Back in 2014 I played Ultimate General: Gettysburg, a short but innovative strategy game set during the Civil War’s most famous battle. Two years later and the same game is back, only now it’s a full singleplayer campaign experience.
I finally got a chance to play Ultimate General: Gettysburg over the weekend. It was a lot more… Read more Read more
Ultimate General: Civil War is basically an overblown sequel to the first game, using its success (and everything developers Game-Labs learned) as a foundation to go and build something much bigger and, so far at least, much better.
Where Gettysburg was an interesting battle system linked together by a few different events, though, Civil War is looking to recreate the entire conflict, starting you in 1861 and having you fight all the way through to 1865.
Given UG’s tactical similarity to the Total War series (unsurprising, since the game’s creator got his start making mods for Creative Assembly’s games) you’d think this kind of scope would also mean the implementation of a similar strategic element, involving the production of units and control of regions of a map.
Nope. Instead, this game’s campaign is held together by the persistence of your army, and the control you have over its composition and equipment.
See, in UG:CW, you’re not in control of an entire side’s war (you can choose to fight as the Union or Confederacy), so you don’t have to worry about production queues or supply lines or research time. You’re just in control of a single army. The only choices you have on when and where to fight are selecting a battle from the map screen above, which will usually have a a few smaller showdowns (basically sidequests) available at any one time, along with a larger, centrepiece historical battle, which like Gettysburg is scripted to take place over several maps and scenarios, some of these taking hours.

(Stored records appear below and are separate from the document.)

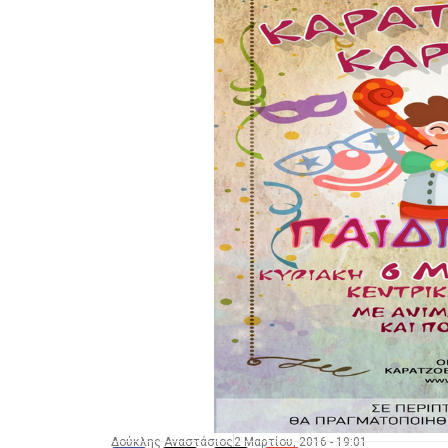
Δούκλης Αναστάσιος
2 Μαρτίου, 2016 - 19:01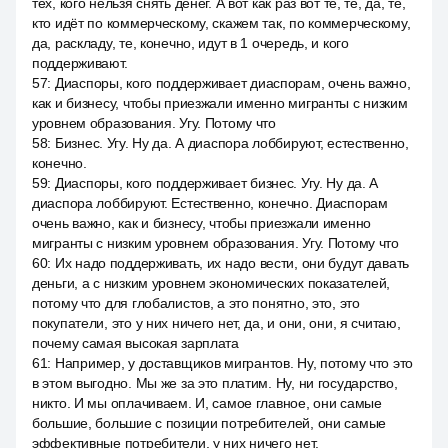
тех, кого нельзя снять денег. А вот как раз вот те, те, да, те,
кто идёт по коммерческому, скажем так, по коммерческому,
да, раскладу, те, конечно, идут в 1 очередь, и кого
поддерживают.
57
:
Диаспоры, кого поддерживает диаспорам, очень важно,
как и бизнесу, чтобы приезжали именно мигранты с низким
уровнем образования. Угу. Потому что
58
:
Бизнес. Угу. Ну да. А диаспора лоббируют, естественно,
конечно.
59
:
Диаспоры, кого поддерживает бизнес. Угу. Ну да. А
диаспора лоббируют. Естественно, конечно. Диаспорам
очень важно, как и бизнесу, чтобы приезжали именно
мигранты с низким уровнем образования. Угу. Потому что
60
:
Их надо поддерживать, их надо вести, они будут давать
деньги, а с низким уровнем экономических показателей,
потому что для глобалистов, а это понятно, это, это
покупатели, это у них ничего нет, да, и они, они, я считаю,
почему самая высокая зарплата
61
:
Например, у доставщиков мигрантов. Ну, потому что это
в этом выгодно. Мы же за это платим. Ну, ни государство,
никто. И мы оплачиваем. И, самое главное, они самые
большие, большие с позиции потребителей, они самые
эффективные потребители, у них ничего нет.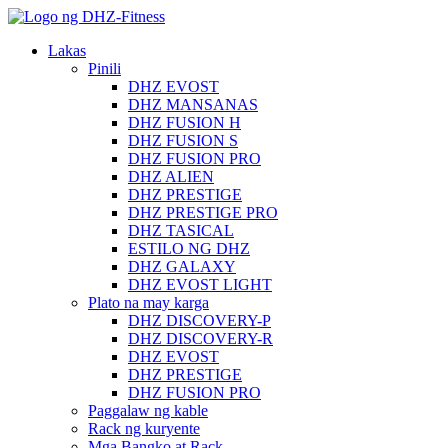
Lakas
Pinili
DHZ EVOST
DHZ MANSANAS
DHZ FUSION H
DHZ FUSION S
DHZ FUSION PRO
DHZ ALIEN
DHZ PRESTIGE
DHZ PRESTIGE PRO
DHZ TASICAL
ESTILO NG DHZ
DHZ GALAXY
DHZ EVOST LIGHT
Plato na may karga
DHZ DISCOVERY-P
DHZ DISCOVERY-R
DHZ EVOST
DHZ PRESTIGE
DHZ FUSION PRO
Paggalaw ng kable
Rack ng kuryente
Mga Bangko at Rack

Winning battles earns you money and prestige, which is then spent here, the heart of the game’s campaign. Losses suffered in battle need to replenished, which costs cash, and you can also mess with the size and composition of your force, choosing how much infantry vs artillery vs cavalry you want, and how you’ll spread them out. You can even go shopping for different types of rifles and artillery.
Which sounds like a lot of tinkering, and it can be tedious-please, let us just enter a value we want for reinforcements instead of making us use a slider-but it’s worth it, because giving the player this amount of control over an army gave me a real sense of ownership. I made this army, I picked out its guns, I named its units, I even appointed its commanding officers. Which makes everything that happens to it more involving than it might have been; I wasn’t sending random little blue specks off to their death, I was sending Walton’s men, the heroes of Shiloh, the guys with the most resolute commanding officer and who I’d just spent a ton of cash on buying fancy new European rifles.

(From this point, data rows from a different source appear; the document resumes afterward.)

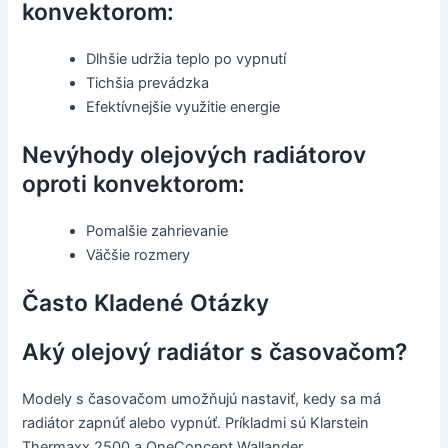
konvektorom:
Dlhšie udržia teplo po vypnutí
Tichšia prevádzka
Efektívnejšie využitie energie
Nevýhody olejových radiátorov
oproti konvektorom:
Pomalšie zahrievanie
Väčšie rozmery
Často Kladené Otázky
Aký olejový radiátor s časovačom?
Modely s časovačom umožňujú nastaviť, kedy sa má
radiátor zapnúť alebo vypnúť. Príkladmi sú Klarstein
Thermaxx 2500 a OneConcept Wallander.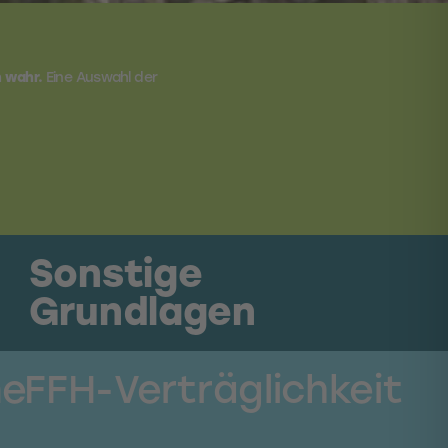
n wahr.
Eine Auswahl der
Sonstige
Grundlagen
ne
FFH-Verträglichkeit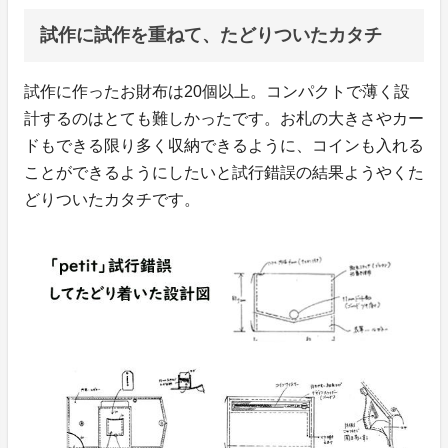
試作に試作を重ねて、たどりついたカタチ
試作に作ったお財布は20個以上。コンパクトで薄く設
計するのはとても難しかったです。お札の大きさやカー
ドもできる限り多く収納できるように、コインも入れる
ことができるようにしたいと試行錯誤の結果ようやくた
どりついたカタチです。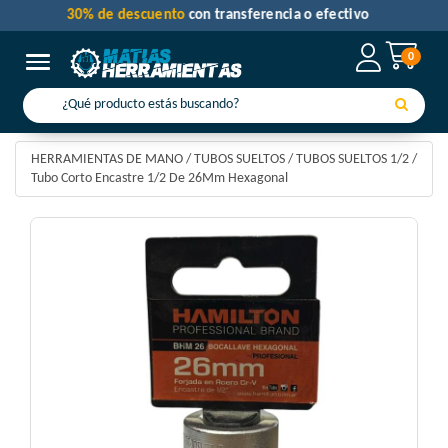
30% de descuento
con transferencia o efectivo
0
Toggle navigation
HERRAMIENTAS DE MANO
/
TUBOS SUELTOS
/
TUBOS SUELTOS 1/2
/
Tubo Corto Encastre 1/2 De 26Mm Hexagonal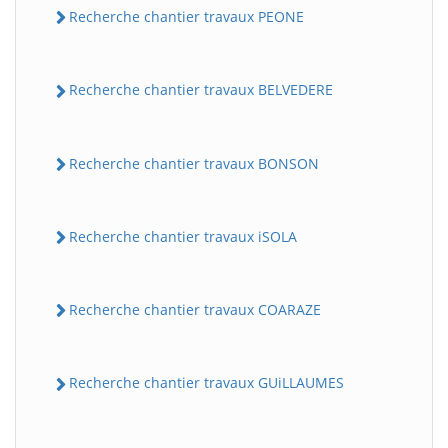
Recherche chantier travaux PEONE
Recherche chantier travaux BELVEDERE
Recherche chantier travaux BONSON
Recherche chantier travaux iSOLA
Recherche chantier travaux COARAZE
Recherche chantier travaux GUiLLAUMES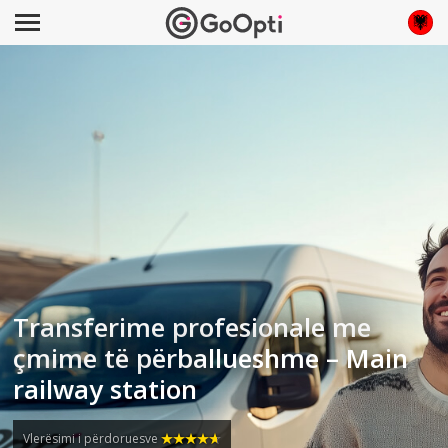
Transferime profesionale me
çmime të përballueshme – Main
railway station
Vlerësimi i përdoruesve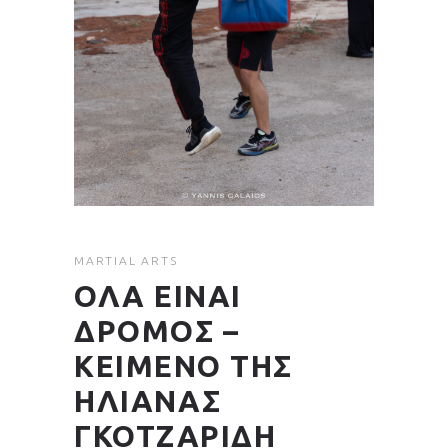
MARTIAL ARTS
ΟΛΑ ΕΙΝΑΙ
ΔΡΟΜΟΣ –
ΚΕΙΜΕΝΟ ΤΗΣ
ΗΛΙΑΝΑΣ
ΓΚΟΤΖΑΡΙΔΗ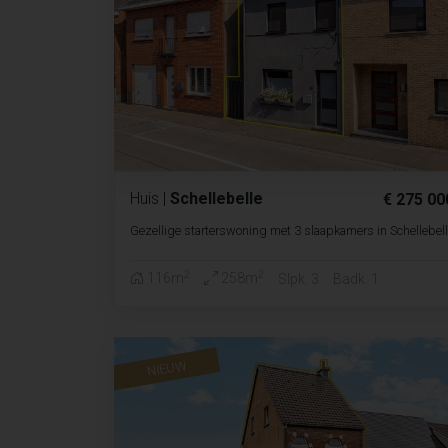
Huis
|
Schellebelle
€ 275 00
Gezellige starterswoning met 3 slaapkamers in Schellebel
2
2
116m
258m
Slpk. 3
Badk. 1
NIEUW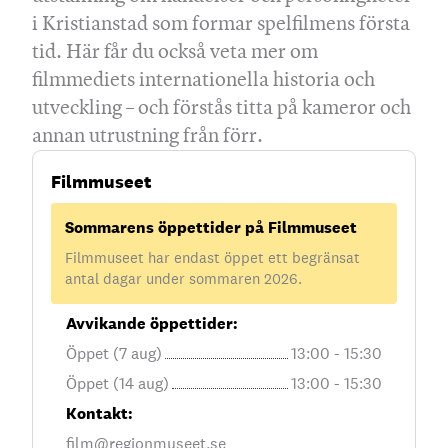
i Kristianstad som formar spelfilmens första
tid. Här får du också veta mer om
filmmediets internationella historia och
utveckling – och förstås titta på kameror och
annan utrustning från förr.
Filmmuseet
Sommarens öppettider på Filmmuseet
Filmmuseet har endast öppet ett begränsat
antal dagar under sommaren 2026.
Avvikande öppettider:
Öppet (7 aug)
13:00 - 15:30
Öppet (14 aug)
13:00 - 15:30
Kontakt:
film@regionmuseet.se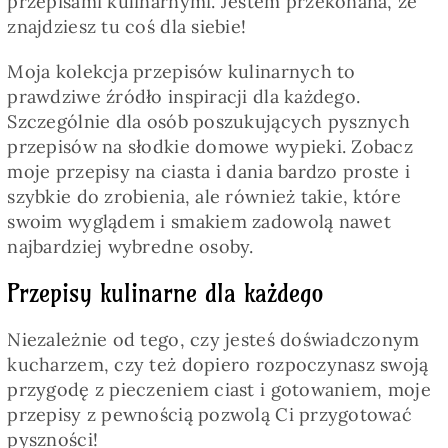
przepisami kulinarnymi. Jestem przekonana, że
Pieczywo
znajdziesz tu coś dla siebie!
Moja kolekcja przepisów kulinarnych to
Przetwory
prawdziwe źródło inspiracji dla każdego.
Szczególnie dla osób poszukujących pysznych
Posiłki
przepisów na słodkie domowe wypieki. Zobacz
moje przepisy na ciasta i dania bardzo proste i
szybkie do zrobienia, ale również takie, które
Zdrowo i fit
swoim wyglądem i smakiem zadowolą nawet
najbardziej wybredne osoby.
Kuchnie świata
Przepisy kulinarne dla każdego
Niezależnie od tego, czy jesteś doświadczonym
SKLEP
kucharzem, czy też dopiero rozpoczynasz swoją
przygodę z pieczeniem ciast i gotowaniem, moje
Polski
przepisy z pewnością pozwolą Ci przygotować
pyszności!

UG:CW’s real-time battles are largely the same as Gettysburg’s, with beautiful hand-drawn maps and the ability to draw precise manouvre commands for your troops. Everything’s just a little more refined, a little more fun; cover and elevation are more clearly defined here, and the ability to designate tasks (like defending a certain point) to whole sections of your army while you focus elsewhere is a welcome solution to the constant map-running these kind of games normally require during big battles.
These battles have their problems, like some wonky AI and a camera that doesn’t get close enough to the action, but I still think they’re some of the most enjoyable in real-time strategy gaming. The free-form army control on offer and some elastic rout and withdrawal triggers make battles feel fast and most importantly fluid; battle lines often bend and move, but rarely break, which presents a continual tactical challenge.
A small team working mostly out of Ukraine was never going to be able to compete with Total War in terms of scope and production value, but the decisions made on where to focus their energies have paid dividends here. Instead of feeling like half a Total War game, missing a vast strategic management and world map control, the flourishes and advances made on the tactical side of things are so good that it’s Creative Assembly who could learn a thing or two here.
Before we wind up, you should know that UG:CW is in Early Access at the moment; not all of the campaign is currently playable, and the roster of one-off historical battles isn’t fleshed out either. But in terms of features and stability this plays like a final release, which is why I’ve taken such a detailed look at it here (the full game will be out in early 2017).
So long as nothing breaks in the final game, I’m going to be revisiting UG:CW the second its final release is out. I wasn’t even expecting the game’s announcement, let alone how polished it already is, and I definitely wasn’t expecting it to be keeping me from Civ VI in a time of year when I thought I’d be playing Civ VI until Christmas.